Republished August 5, 2014, 10:35 a.m., text was edited to clarify content.
Natural gas production in the Marcellus Region exceeded 15 billion cubic feet per day (Bcf/d) through July, the first time ever recorded, according to EIA's latest Drilling Productivity Report. The Marcellus Region, mostly located in West Virginia and Pennsylvania, is the largest producing shale gas basin in the United States, accounting for almost 40% of U.S. shale gas production. Marcellus Region production has increased dramatically over the past four years, increasing from 2 Bcf/d in 2010 to its current level.

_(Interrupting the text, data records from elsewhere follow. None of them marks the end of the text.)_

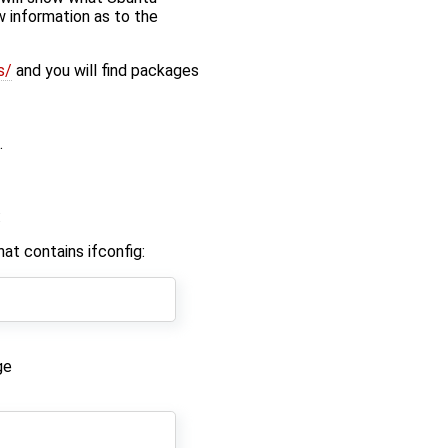
w information as to the
s/
and you will find packages
.
:
t contains ifconfig:
ge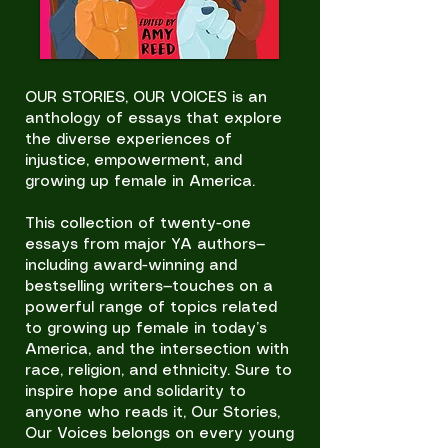
OUR STORIES, OUR VOICES is an
anthology of essays that explore
the diverse experiences of
injustice, empowerment, and
growing up female in America.
This collection of twenty-one
essays from major YA authors—
including award-winning and
bestselling writers—touches on a
powerful range of topics related
to growing up female in today’s
America, and the intersection with
race, religion, and ethnicity. Sure to
inspire hope and solidarity to
anyone who reads it, Our Stories,
Our Voices belongs on every young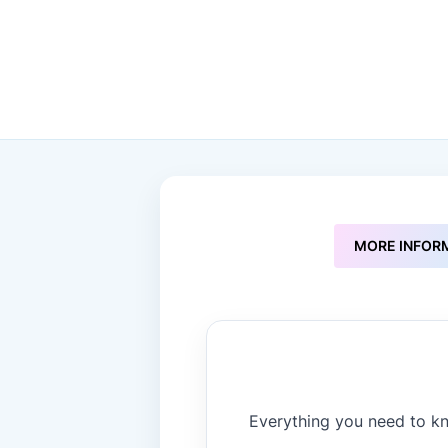
to
the
beginning
of
the
images
gallery
MORE INFOR
Everything you need to kn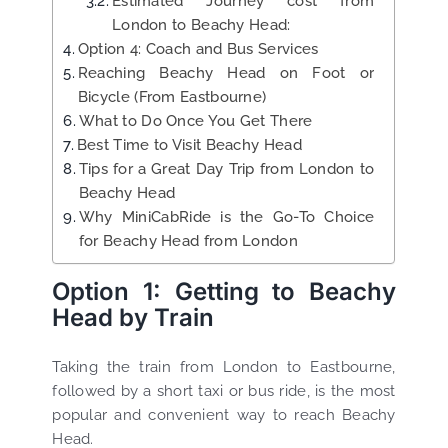
Estimated Journey cost from
London to Beachy Head:
Option 4: Coach and Bus Services
Reaching Beachy Head on Foot or
Bicycle (From Eastbourne)
What to Do Once You Get There
Best Time to Visit Beachy Head
Tips for a Great Day Trip from London to
Beachy Head
Why MiniCabRide is the Go-To Choice
for Beachy Head from London
Option 1: Getting to Beachy
Head by Train
Taking the train from London to Eastbourne,
followed by a short taxi or bus ride, is the most
popular and convenient way to reach Beachy
Head.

The rig count in the Marcellus Region has remained steady at around 100 rigs over the past 10 months. Given the continued improvement in drilling productivity, which EIA measures as new-well production per rig, EIA expects natural gas production in the Marcellus Region to continue to grow. With 100 rigs in operation and with each rig supporting more than 6 million cubic feet per day in new-well production each month, new Marcellus Region wells coming online in August are expected to deliver over 600 million cubic feet per day (MMcf/d) of additional production. This production from new wells is more than enough to offset the anticipated drop in production that results from existing well decline rates, increasing the production rate by 247 MMcf/d.
Source: U.S. Energy Information Administration, based on Bloomberg Note: Dominion South is located in southwest Pennsylvania.
Increases in Marcellus Region production have wide-ranging effects, including contributing to record natural gas storage injections. Also, rising production in the Marcellus Region has outpaced growth in the region's pipeline capacity, which has resulted in multiple pipeline expansion projects focused on removing bottlenecks in the Marcellus Region. As pipeline capacity is increased, markets in the Northeast gain greater access to Marcellus Region gas, which can result in stabilized or decreased prices. Natural gas prices in the Northeast, such as the Dominion South trading point in southwestern Pennsylvania, have increasingly been below the Henry Hub price, in part because of increased access to Marcellus gas. Production in the Marcellus Region surpassed winter demand for natural gas in Pennsylvania and West Virginia several years ago and is now on track to be enough to equal the demand in those states plus New York, New Jersey, Delaware, Maryland, and Virginia combined.